NFL's Pro-Military Pomp Costs Pentagon Millions
Jason Ditz / AntiWar.com
(May 11, 2015) -- Pro-military displays during NFL football games are virtually ubiquitous these days and nowhere is that more apparent that at a New York Jets home-game, where the team singles out soldiers on the big screen and admonishes the crowd to cheer them.
The "Hometown Hero" segment might seem like just lazy pandering to jingoism among hometown fans, but it's not. The Jets, like many NFL teams, are actually getting paid by the Pentagon to do it.
Between direct Pentagon funding and the National Guard, 14 NFL teams have received $5.4 million over the past 4 seasons to pay them to hold these pro-military segments.
The National Guard is defending the cost as a "recruiting" expense, though much like the similar NASCAR bankrolling, there is little sign that they have yielded results.
Report: Defense Department Paid
NFL Teams Millions to Salute the Military
Nick Schwartz / USA Today
(May 11, 2015) -- It's very common for professional sports teams to salute the military before games, but as a NJ.com report reveals, it isn't always just a public service. Between 2011 and 2014, the United States Department of Defense has paid NFL teams more than $5 million to salute the troops and provide access to games and events.
"The Department of Defense and the Jersey Guard paid the Jets a total of $377,000 from 2011 to 2014 for the salutes and other advertising, according to federal contracts. Overall, the Defense Department has paid 14 NFL teams $5.4 million during that time, of which $5.3 million was paid by the National Guard to 11 teams under similar contracts . . . . The agreement includes the Hometown Hero segment, in which the Jets feature a soldier or two on the big screen, announce their names and ask the crowd to thank them for their service."
A spokesman from the New Jersey Guard told NJ.com that the Guard uses the access to games as a recruiting tactic. News also broke on Monday that New Jersey governor Chris Christie spent $82,594 on concessions at MetLife Stadium over the course of two years. The money has since been paid back to the New Jersey state treasury.
Pentagon's Massive Spending on NASCAR,
Wrestling Sponsorships Raises Eyebrows
Jason Ditz / AntiWar.com
(June 20, 2011) -- With the Pentagon claiming its budget, the largest military budget in the history of humankind, is woefully undersized, new scrutiny is being brought by Rep. Betty McCollum (D – MN) over the massive amounts the military is spending on sporting events.

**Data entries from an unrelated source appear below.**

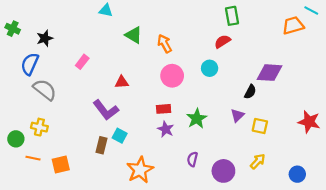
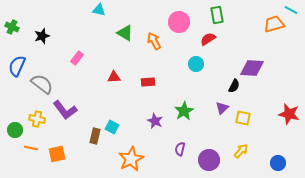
blue semicircle: (30, 64) -> (17, 66), moved
pink circle: (172, 76) -> (179, 22), moved
red rectangle: (164, 109) -> (148, 82), moved
purple L-shape: (106, 110) -> (65, 110), moved

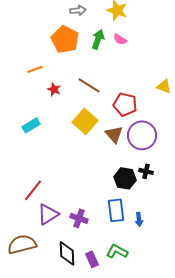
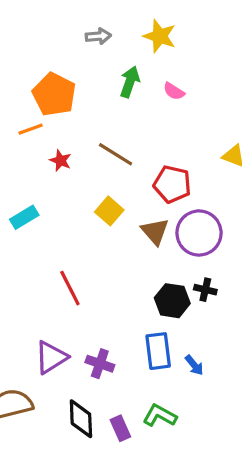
orange pentagon: (65, 39) -> (54, 94), moved
pink semicircle: (120, 39) -> (174, 91), moved
yellow square: (85, 121) -> (109, 211), size x0.7
red line: (33, 190) -> (70, 288), moved, turned -65
blue arrow: (139, 219) -> (194, 365), turned -32

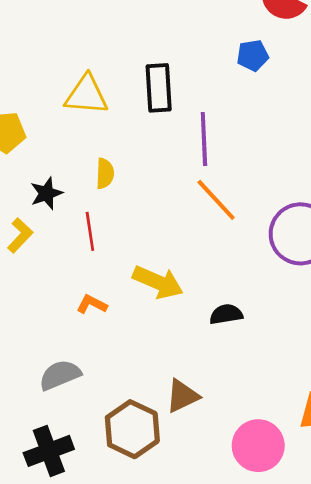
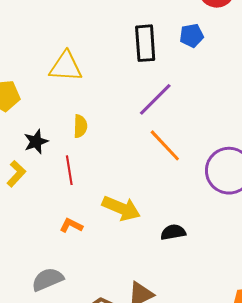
black rectangle: (159, 88) -> (145, 43), moved
purple line: (204, 139) -> (155, 99), turned 48

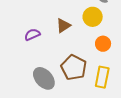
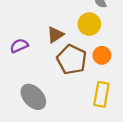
brown pentagon: (74, 68) -> (72, 60), moved

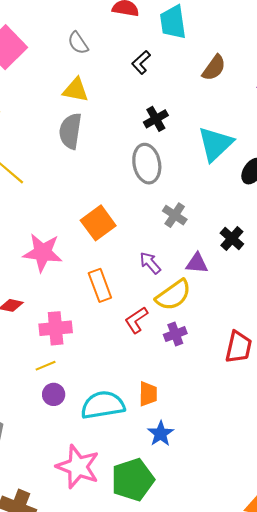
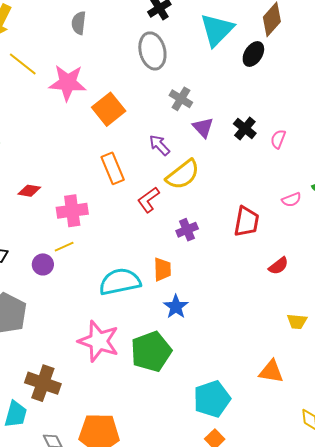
gray semicircle: (70, 131) -> (79, 23), size x0.7
black cross: (232, 239) -> (245, 128), moved
pink star: (43, 252) -> (68, 83), moved
purple triangle: (197, 263) -> (203, 128), moved, turned 45
purple cross: (175, 334) -> (187, 230), moved
purple circle: (54, 394) -> (43, 264), moved

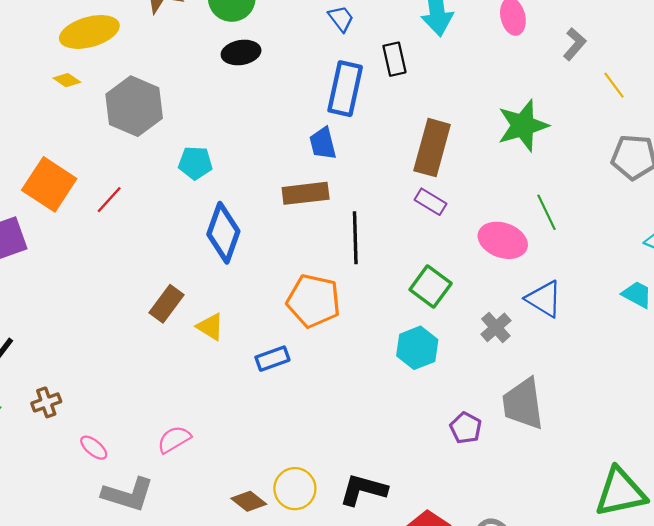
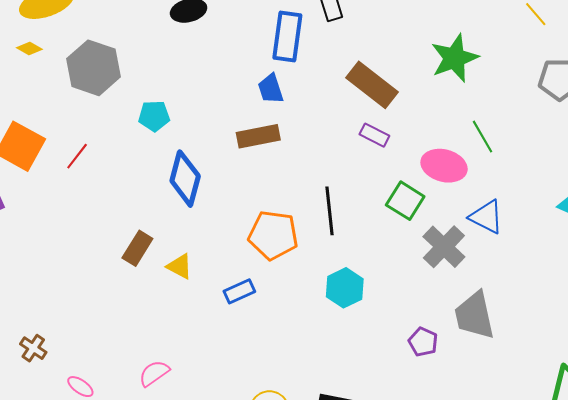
brown rectangle: (432, 148) -> (372, 85), turned -63
black line: (355, 238) -> (330, 211), moved
green square: (431, 286) -> (405, 201), moved
gray cross: (496, 327) -> (444, 247), size x1.5
cyan hexagon: (417, 348) -> (345, 288), moved
brown cross: (46, 402) -> (33, 348), turned -32

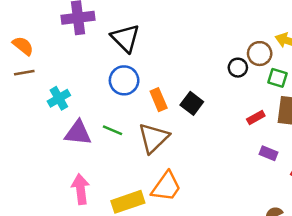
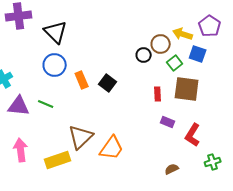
green square: (277, 78) -> (175, 63), turned 35
red rectangle: (256, 117) -> (158, 94), turned -64
brown triangle: (153, 138) -> (81, 137), moved
orange trapezoid: (166, 187) -> (112, 148), moved

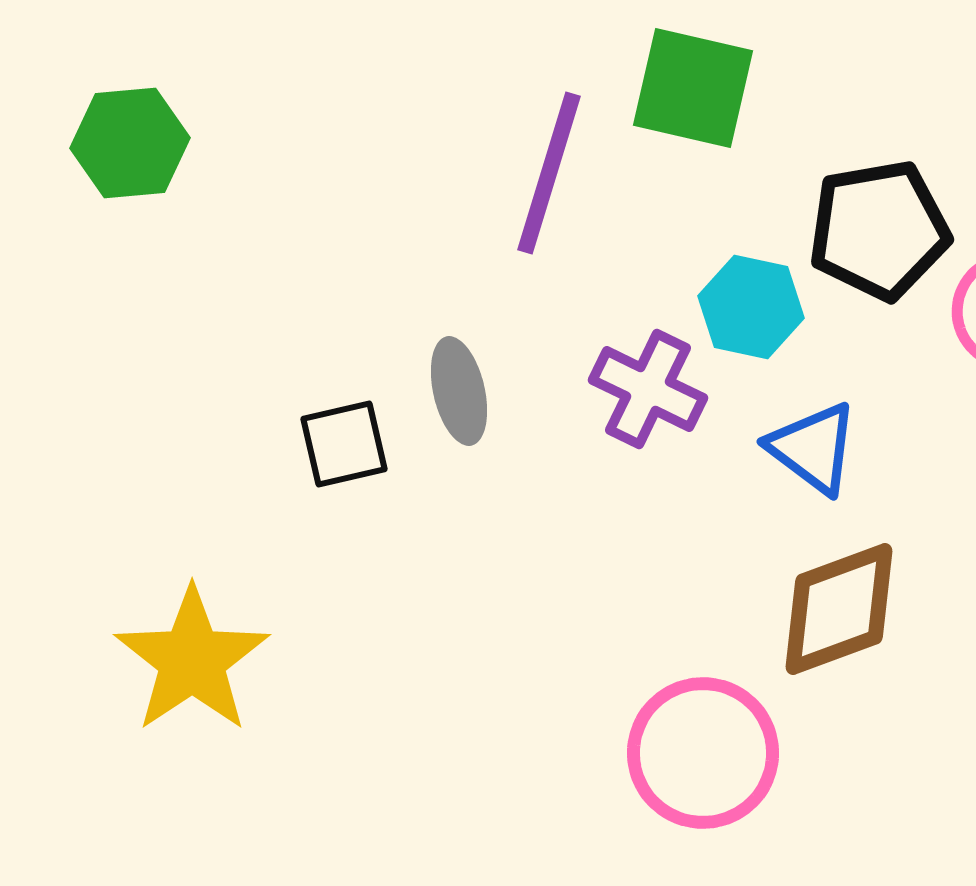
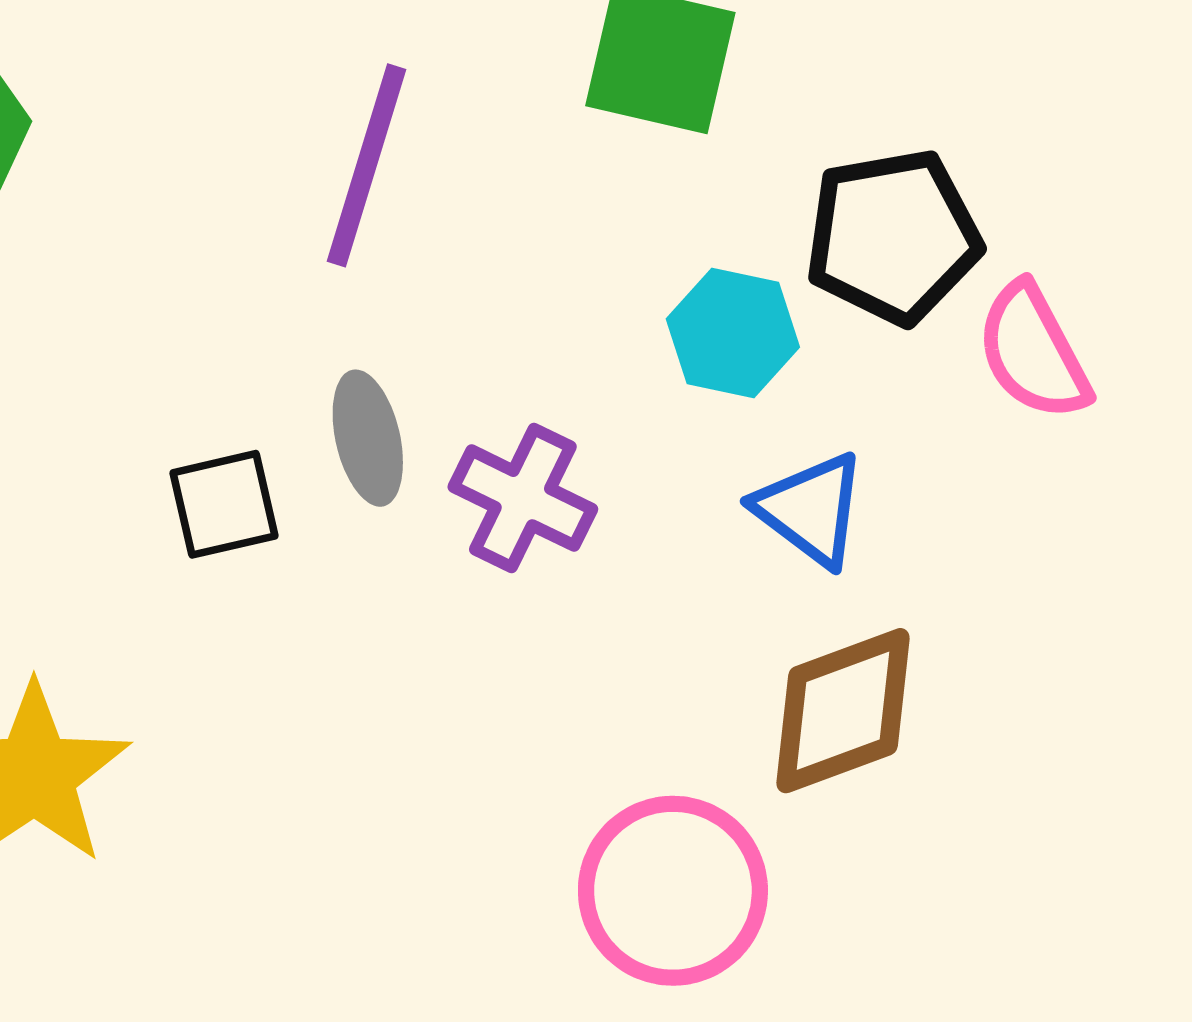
purple line: (549, 173) -> (367, 165), moved
purple cross: (648, 389) -> (523, 498), moved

Hundreds of millions of dollars are spent each year sponsoring everything from baseball and basketball broadcasts to professional wrestling, fishing events and especially NASCAR. Indeed, the National Guard spent $20 million in 2010 just to sponsor Dale Earnhardt Jr.
The Army spent nearly $8 million sponsoring another racing team, while another $16 million was spent sponsoring the "Outdoor College Fishing Tour." The military spends so much on professional wrestling that the WWE has its own webpage on the National Guard's website, and vice versa.
Officials argue that the money is a "recruiting expense," but Rep. McCollum cited in particular the Air Guard 400, a racing event held in September at a cost of $645,000 in sponsorship fees. Though the military insisted the event was a success because it led to 439 "lead information" collections, they also conceded that only six "qualified leads" were among them, and not a single one enlisted.
Rep. McCollum has previously sought to require the military to obtain Congressional approval for sponsorships beyond $250,000, which was shouted down in a voice vote. With spending increasingly at issue (McCollum noted that the massive sponsorships continued even after Congress defunded a program for homeless vets), it is likely to continue to be a bone of contention going forward.